I also have about 1G worth of JSON documents on disk, representing event data from before we had this firehose set up. I need to get this historical data into the same format and location as the current stuff, so it can all be queried together in QuickSight.
What I would like to do is just feed this data to the existing Glue table, because it has the correct schema and output location set up. That doesn't seem to be possible, though, so I'm trying to use a Glue ETL job. The job consists of three nodes:
- S3 data source. The schema is inferred from the input. The input has fields we don't want, and is also missing some fields that we do want, that are specified in our Glue schema. Input fields are all strings, should we be doing type conversion at this stage?
- Transform Apply Mapping.
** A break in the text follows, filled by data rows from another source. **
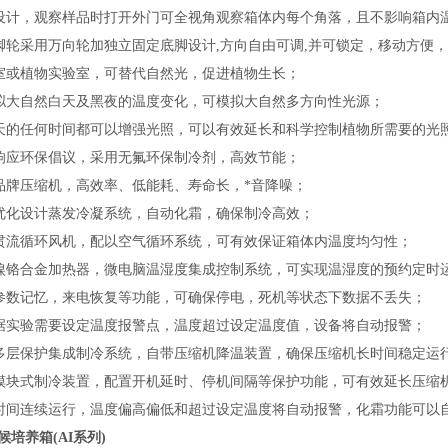
设计，观察样品时打开外门可全视角观察箱体内每个角落，且不影响箱内
脚轮采用万向轮加独立固定底脚设计,方向自由可调,并可锁定，移动方便
室或植物实验室，可替代自然光，促进植物生长；
拟大自然白天及黑夜的温度变化，可模拟大自然多方向性光源；
天的任何时间都可以增强光照，可以有效延长和科学控制植物所需要的光
响应环保倡议，采用无氟环保制冷剂，高效节能；
品牌压缩机，高效率、低能耗、寿命长，*音降噪；
优化设计蒸发冷凝系统，自动化霜，确保制冷高效；
贯流循环风机，配以空气循环系统，可有效保证箱体内温度均匀性；
镍铬合金加热器，微电脑温湿度集成控制系统，可实现温湿度的预约定时
参数记忆，来电恢复等功能，可确保停电，死机等状态下数据不丢失；
据实验需要设定温度报警点，温度超过设定温度值，设备将自动报警；
多层保护集成制冷系统，自带压缩机降温装置，确保压缩机长时间稳定运
模块式制冷装置，配置开机延时、停机间隔等保护功能，可有效延长压缩
时间连续运行，温度偏高偏低和超过设定温度将自动报警，化霜功能可以
培养箱(AI系列)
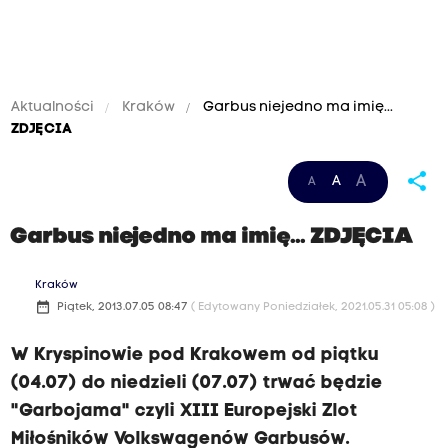
Aktualności
Kraków
Garbus niejedno ma imię...
ZDJĘCIA
share
A
A
A
Garbus niejedno ma imię...
ZDJĘCIA
Kraków
date_range
Piątek, 2013.07.05 08:47
( Edytowany Poniedziałek, 2021.05.31 05:08 )
W Kryspinowie pod Krakowem od piątku
(04.07) do niedzieli (07.07) trwać będzie
"Garbojama" czyli XIII Europejski Zlot
Miłośników Volkswagenów Garbusów.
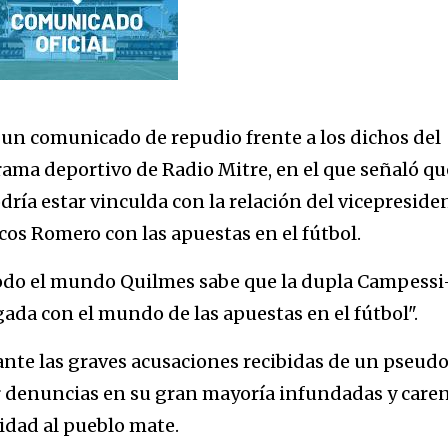
 un comunicado de repudio frente a los dichos del
rama deportivo de Radio Mitre, en el que señaló qu
dría estar vinculda con la relación del vicepreside
cos Romero con las apuestas en el fútbol.
todo el mundo Quilmes sabe que la dupla Campessi
da con el mundo de las apuestas en el fútbol".
ante las graves acusaciones recibidas de un pseud
ar denuncias en su gran mayoría infundadas y care
idad al pueblo mate.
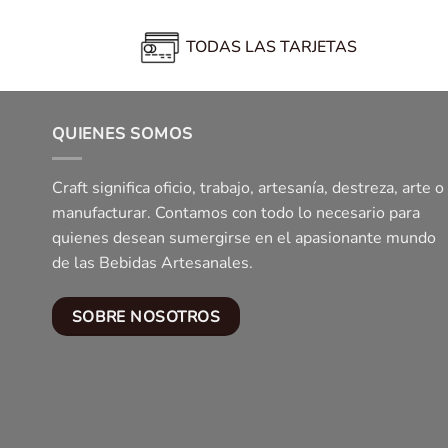
TODAS LAS TARJETAS
QUIENES SOMOS
Craft significa oficio, trabajo, artesanía, destreza, arte o
manufacturar. Contamos con todo lo necesario para
quienes desean sumergirse en el apasionante mundo
de las Bebidas Artesanales.
SOBRE NOSOTROS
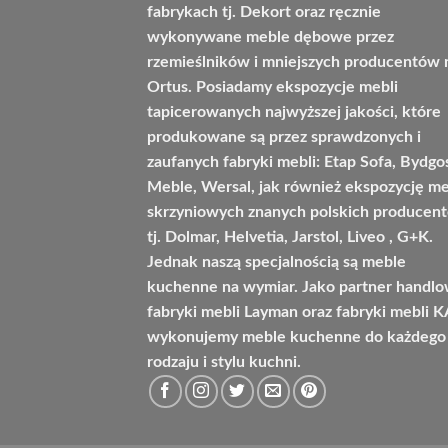
fabrykach tj. Dekort oraz ręcznie
wykonywane meble dębowe przez
rzemieślników i mniejszych producentów 
Ortus. Posiadamy ekspozycje mebli
tapicerowanych najwyższej jakości, które
produkowane są przez sprawdzonych i
zaufanych fabryki mebli: Etap Sofa, Bydgo
Meble, Wersal, jak również ekspozycję me
skrzyniowych znanych polskich producen
tj. Dolmar, Helvetia, Jarstol, Liveo , G+K.
Jednak naszą specjalnością są meble
kuchenne na wymiar. Jako partner handl
fabryki mebli Layman oraz fabryki mebli 
wykonujemy meble kuchenne do każdego
rodzaju i stylu kuchni.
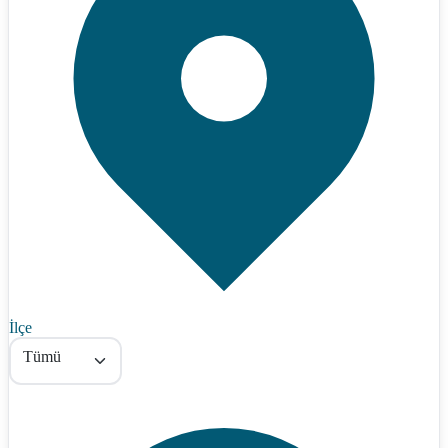
İlçe
Tümü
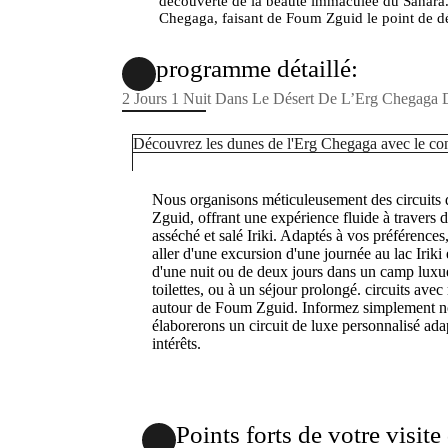
découverte de la beauté immaculée du Sahara. L
Chegaga, faisant de Foum Zguid le point de dé
programme détaillé:
2 Jours 1 Nuit Dans Le Désert De L’Erg Chegaga
Découvrez les dunes de l'Erg Chegaga avec le conf
Nous organisons méticuleusement des circuits 
Zguid, offrant une expérience fluide à travers 
asséché et salé Iriki. Adaptés à vos préférences
aller d'une excursion d'une journée au lac Irik
d'une nuit ou de deux jours dans un camp luxu
toilettes, ou à un séjour prolongé. circuits av
autour de Foum Zguid. Informez simplement notr
élaborerons un circuit de luxe personnalisé ada
intérêts.
Points forts de votre visite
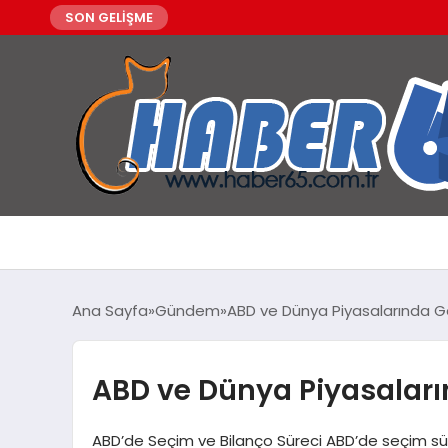
SON GELİŞME
Ana Sayfa
Gündem
ABD ve Dünya Piyasalarında G
ABD ve Dünya Piyasaları
ABD’de Seçim ve Bilanço Süreci ABD’de seçim sürec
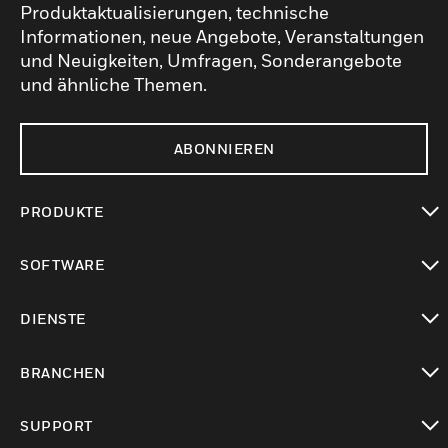
Produktaktualisierungen, technische
Informationen, neue Angebote, Veranstaltungen
und Neuigkeiten, Umfragen, Sonderangebote
und ähnliche Themen.
ABONNIEREN
PRODUKTE
toggle view
SOFTWARE
toggle view
DIENSTE
toggle view
BRANCHEN
toggle view
SUPPORT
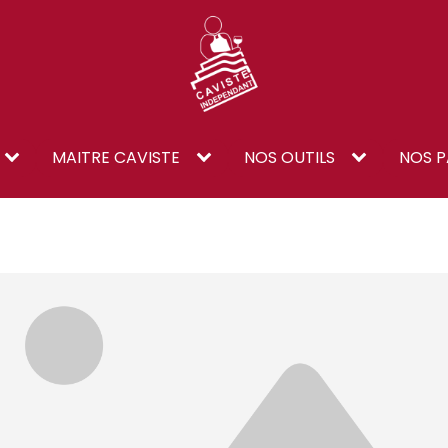
MAITRE CAVISTE
NOS OUTILS
NOS P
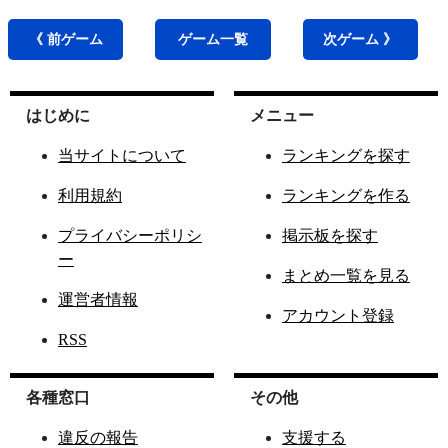
《 前
ゲーム
ゲーム
一覧
次
ゲーム
》
はじめに
メニュー
当サイトについて
ランキングを探す
利用規約
ランキングを作る
プライバシーポリシ
掲示板を探す
ー
まとめ一覧を見る
運営者情報
アカウント登録
RSS
各種窓口
その他
違反の報告
支援する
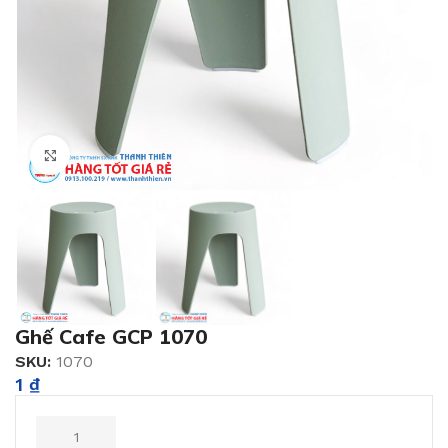
Click to enlarge
Ghế Cafe GCP 1070
SKU:
1070
1
₫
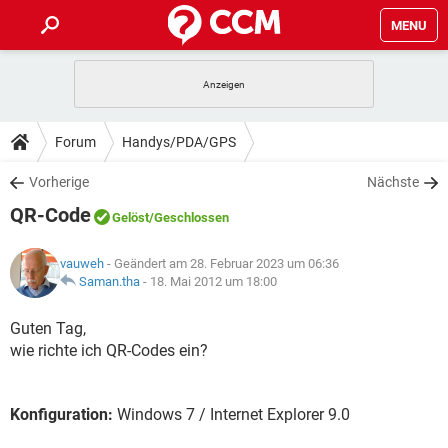
MENU
HOME
SPIELE
STREAMING
TIPPS & TRICKS
Forum
Handys/PDA/GPS
ANDROID
IOS
SPIELE
STREAMING
DOWNLOADS
Vorherige
Nächste
WINDOWS 10
INSTAGRAM
ANDROID
IOS
QR-Code
WHATSAPP
SPIELE
TIKTOK
STREAMING
Gelöst
/Geschlossen
FORUM
WINDOWS 10
INSTAGRAM
FACEBOOK
ANDROID
HARDWARE
IOS
vauweh
- Geändert am 28. Februar 2023 um 06:36
WHATSAPP
SPIELE
TIKTOK
STREAMING
LEXIKON
Saman.tha
-
18. Mai 2012 um 18:00
WINDOWS 10
INSTAGRAM
FACEBOOK
ANDROID
HARDWARE
IOS
WHATSAPP
SPIELE
TIKTOK
STREAMING
Guten Tag,
WINDOWS 10
INSTAGRAM
wie richte ich QR-Codes ein?
FACEBOOK
ANDROID
HARDWARE
IOS
WHATSAPP
TIKTOK
WINDOWS 10
INSTAGRAM
FACEBOOK
HARDWARE
Konfiguration:
Windows 7 / Internet Explorer 9.0
WHATSAPP
TIKTOK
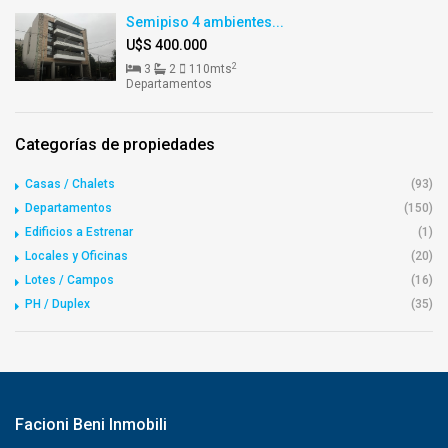
Semipiso 4 ambientes...
U$S 400.000
2
3
2
110mts
Departamentos
Categorías de propiedades
Casas / Chalets
(93)
Departamentos
(150)
Edificios a Estrenar
(1)
Locales y Oficinas
(20)
Lotes / Campos
(16)
PH / Duplex
(35)
Facioni Beni Inmobili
This stage appears to do the type conversion, and drops the fields we don't want. It can't add new fields, however.
- S3 data target. This appears to only allow the parquet conversion, no type conversion or schema manipulation.
This is failing on two points:
- A string-to-integer conversion. I don't know which one, but I get "Unsupported case of DataType: com.amazonaws.services.glue.schema.types.IntegerType@1c4e8366 and DynamicNode: stringnode". As I said the JSON data is all strings, and I don't know which stage should be responsible for type conversion. I have run the raw data through a Python script that converts all the integer-type fields to integers with no problem, though I suppose Java might have different requirements. I believe the Transform Apply Mapping should be doing this, but I don't know why it's failing.
- The bigger problem is that the resulting parquet files (the ones that survive conversion) cause errors in QuickSight. It just says it failed to read the parquet files. I assume this is because the QuickSight dataset is expecting the full set of fields specified in the Glue table, but I don't have any way of adding those fields during the ETL job. Of course, it could be any other error, there's zero information.
What I'd really like to do is just use our existing Glue table as a schema for ingesting and converting this JSON. Is possible at all? Maybe using a ETL script instead of the visual editor?
Any other possible solutions would be very welcome, too!
The ETL job writes compressed parquet files by default, but the current Firehose writes uncompressed files. Could that mismatch cause Athena/QuickSight to fail to read the converted parquet files?